Given the difference in terms of SVR12, it seems the accessibility to fibroscan® has been overcome by the other indirect staging methods, with a quicker DAAs prescription. Despite this, Italian penitentiary institutes are still not homogeneous in the diagnostic and therapeutic paths. Prison settings are an extraordinary occasion for an extensive approach to HCV fast-track test, staging, and treatment. Targeted interventions should be improved for these settings [16]. Furthermore, the possibility of a directly observed treatment is an added value for creating better micro-elimination pathways [17,18,19]. A high advantage was represented by the linkage-to-care on territorial services. This kind of approach is increasingly being used nationwide, allowing to maintain in care the patients, even after release.

In conclusion, to increase HCV prevention and a quick test, staging and treatment strategy is highly beneficial in prison settings, as well described by literature [20, 21]. Incarcerated women are a minority of Italian prison settings populations, with higher difficulties to reach them without specific programs. A gender specific network would be useful to increase the retainment in care of this subgroup.

Clinical risk management and medicolegal aspects.

The Italian law n. 24 of 2017 recognizes the health of citizens as a constitutionally guaranteed right, also through the objective the safety of care to be guaranteed in every health activity [22]. This right is ensured through the implementation of clinical risk management and prevention activities in every healthcare setting, either hospital or territorial.

The penitentiary administration has custody of people deprived of personal liberty. As consequence, it should provide health services thorough the National healthcare system. Moreover, the rights of restricted citizens cannot be less considered than those of free citizens. A general analysis of the system makes it possible to appreciate how the same health management problems exist in the prison world as global health systems for free citizens, with further difficulties represented by the criticality of identification, acquisition and interpretation of the performance and safety indicators of the patient [23].

The diagnostic-therapeutic pathways guaranteed inside the penitentiary system may encounter obstacles. For this reason, optimal counselling on blood-borne viruses and the creation of simplified microelimination pathways is fundamental.

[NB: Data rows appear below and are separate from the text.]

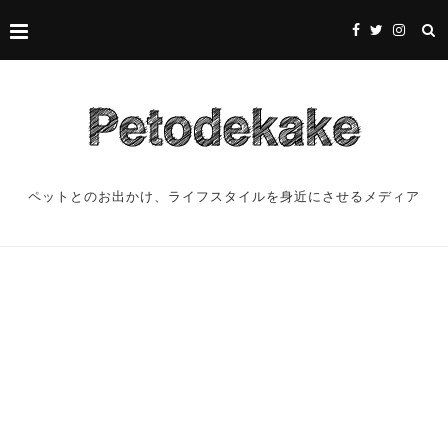
ペットとのお出かけ、ライフスタイルを身近にさせるメディア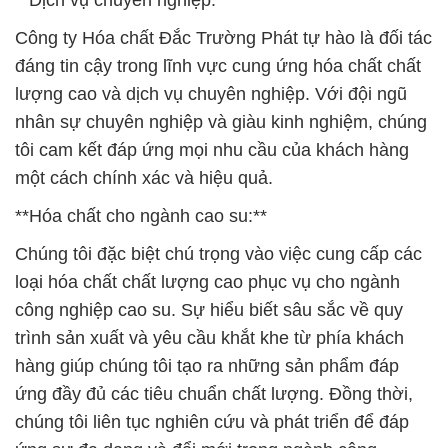
**Dịch vụ chuyên nghiệp:**
Công ty Hóa chất Đắc Trường Phát tự hào là đối tác
đáng tin cậy trong lĩnh vực cung ứng hóa chất chất
lượng cao và dịch vụ chuyên nghiệp. Với đội ngũ
nhân sự chuyên nghiệp và giàu kinh nghiệm, chúng
tôi cam kết đáp ứng mọi nhu cầu của khách hàng
một cách chính xác và hiệu quả.
**Hóa chất cho ngành cao su:**
Chúng tôi đặc biệt chú trọng vào việc cung cấp các
loại hóa chất chất lượng cao phục vụ cho ngành
công nghiệp cao su. Sự hiểu biết sâu sắc về quy
trình sản xuất và yêu cầu khắt khe từ phía khách
hàng giúp chúng tôi tạo ra những sản phẩm đáp
ứng đầy đủ các tiêu chuẩn chất lượng. Đồng thời,
chúng tôi liên tục nghiên cứu và phát triển để đáp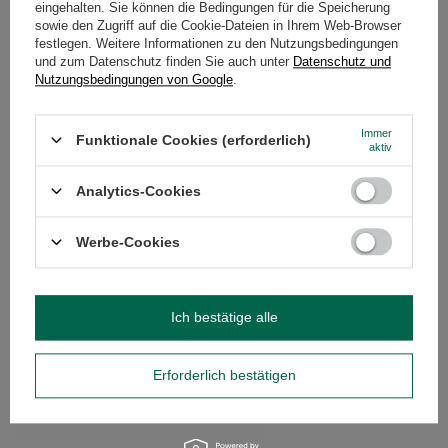
eingehalten. Sie können die Bedingungen für die Speicherung
sowie den Zugriff auf die Cookie-Dateien in Ihrem Web-Browser
festlegen. Weitere Informationen zu den Nutzungsbedingungen
Verde Mate Jager
und zum Datenschutz finden Sie auch unter
Datenschutz und
Nutzungsbedingungen von Google
.
Eine der größten Premieren der letzten Wochen. Diese
Geschmacksvariante des Mate Tees wird von Kräutertinkturen inspiriert
und hat die reiche Zusammensetzung. Anis, Fenchel und Minze sind die
Immer
perfekte und ätherische Basis dieser Mischung. Dank dieser Zutaten
Funktionale Cookies (erforderlich)
aktiv
wärmt
Verde Mate Jager
sehr gut. Zögern Sie nicht und jagen nach
Jager
in unserem Online Shop!
Analytics-Cookies
Werbe-Cookies
Ich bestätige alle
Erforderlich bestätigen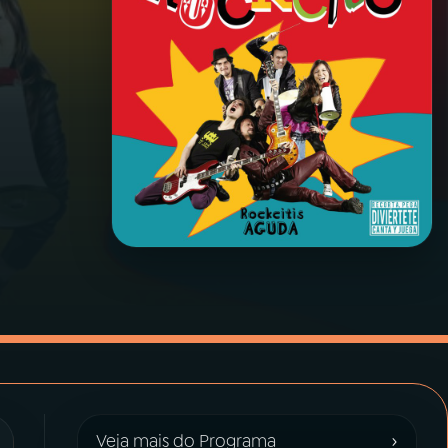
›
Veja mais do Programa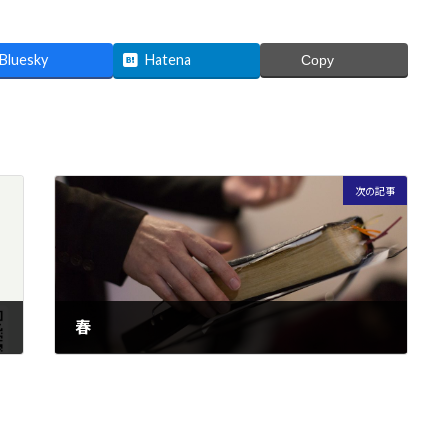
Bluesky
Hatena
Copy
次の記事
春
2022/04/05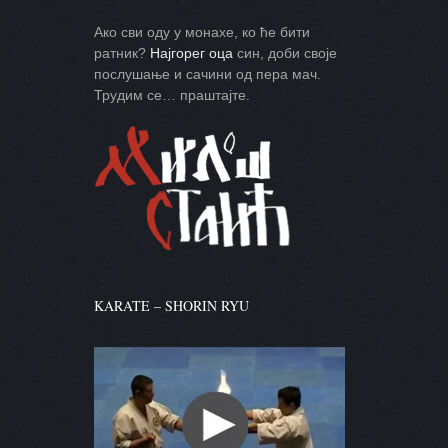
Ако сви оду у монахе, ко ће бити
ратник?
Најгорег оца
син, доби своје
послушање и сачини од пера мач.
Трудим се… праштајте.
KARATE – SHORIN RYU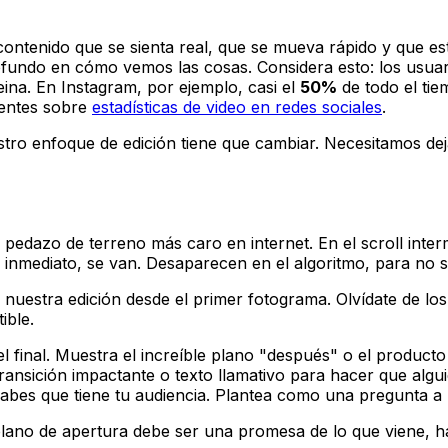
contenido que se sienta real, que se mueva rápido y que e
ofundo en cómo vemos las cosas. Considera esto: los usua
reina. En Instagram, por ejemplo, casi el
50%
de todo el tie
ientes sobre
estadísticas de video en redes sociales
.
estro enfoque de edición tiene que cambiar. Necesitamos de
 pedazo de terreno más caro en internet. En el scroll inte
 inmediato, se van. Desaparecen en el algoritmo, para no 
n nuestra edición desde el primer fotograma. Olvídate de los
ible.
 final. Muestra el increíble plano "después" o el producto
nsición impactante o texto llamativo para hacer que alguie
es que tiene tu audiencia. Plantea como una pregunta a 
plano de apertura debe ser una promesa de lo que viene, h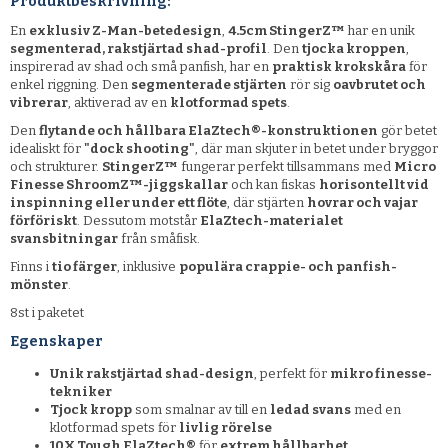
Produktbeskrivning:
En
exklusiv Z-Man-betedesign
,
4.5cm StingerZ™
har en unik
segmenterad, rakstjärtad shad-profil
. Den
tjocka kroppen
,
inspirerad av shad och små panfish, har en
praktisk krokskåra
för
enkel riggning. Den
segmenterade stjärten
rör sig
oavbrutet och
vibrerar
, aktiverad av en
klotformad spets
.
Den
flytande och hållbara ElaZtech®-konstruktionen
gör betet
idealiskt för
"dock shooting"
, där man skjuter in betet under bryggor
och strukturer.
StingerZ™
fungerar perfekt tillsammans med
Micro
Finesse ShroomZ™-jiggskallar
och kan fiskas
horisontellt vid
inspinning eller under ett flöte
, där stjärten
hovrar och vajar
förföriskt
. Dessutom motstår
ElaZtech-materialet
svansbitningar
från småfisk.
Finns i
tio färger
, inklusive
populära crappie- och panfish-
mönster
.
8st i paketet
Egenskaper
Unik rakstjärtad shad-design
, perfekt för
mikro finesse-
tekniker
Tjock kropp
som smalnar av till en
ledad svans
med en
klotformad spets för
livlig rörelse
10X Tough ElaZtech®
för
extrem hållbarhet
,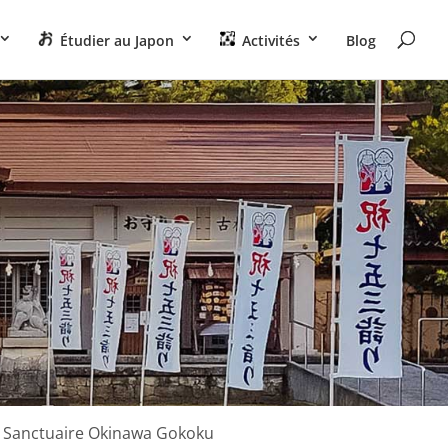
Étudier au Japon
Activités
Blog
 Sanctuaire Okinawa Gokoku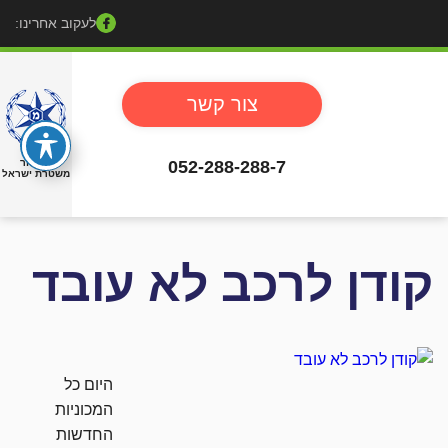
לעקוב אחרינו:
צור קשר
052-288-288-7
באישור
משטרת ישראל
קודן לרכב לא עובד
היום כל
המכוניות
החדשות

In conclusion, our survey shows how the opportunity to test and treat viral hepatitis in prison settings is useful not only from a clinical and diagnostic point of view, but also in medical-legal terms and—strategically—in terms of prevention risk.

Limitations of the study

Some limitations should be addressed regarding our study. First of all, our data came only from voluntary self-included penitentiary institutes, which represent a minority of the whole female incarcerated population. For this reason, our results may not reflect the whole national situation. Furthermore, screening and staging methods were not homogeneous in all centers. This may represent an important bias of the study. A limited number of clinical variables were included in our analysis, as well as a small patients’ sample. More institutional coordination is needed in order to create common point of view and strategies. Regarding the screened and staged patients who did not start DAAs during prison stay, they were linked to territorial services, but we do not have data on their treatment. A better national network development, involving Ministry of Justice, Health, methadone clinics, and General Practitioners would allow to better evaluate the treatment success after release.